Supplied data —

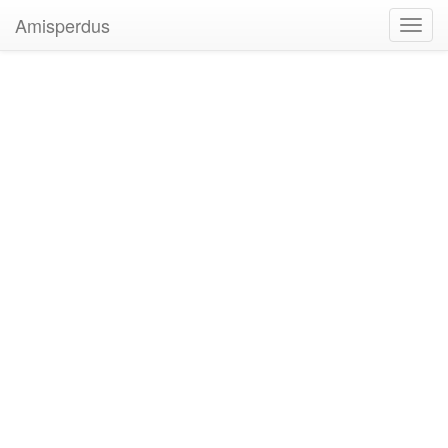
Amisperdus
Toggl
navig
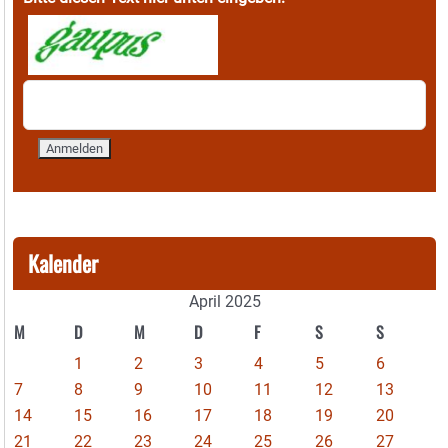
Kalender
April 2025
M
D
M
D
F
S
S
1
2
3
4
5
6
7
8
9
10
11
12
13
14
15
16
17
18
19
20
21
22
23
24
25
26
27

What the exercise asks — Can you restate all the records above word for word while dropping the pictures?

Answer for the task —
Amisperdus
Toggl
navig
Kalender
April 2025
M
D
M
D
F
S
S
1
2
3
4
5
6
7
8
9
10
11
12
13
14
15
16
17
18
19
20
21
22
23
24
25
26
27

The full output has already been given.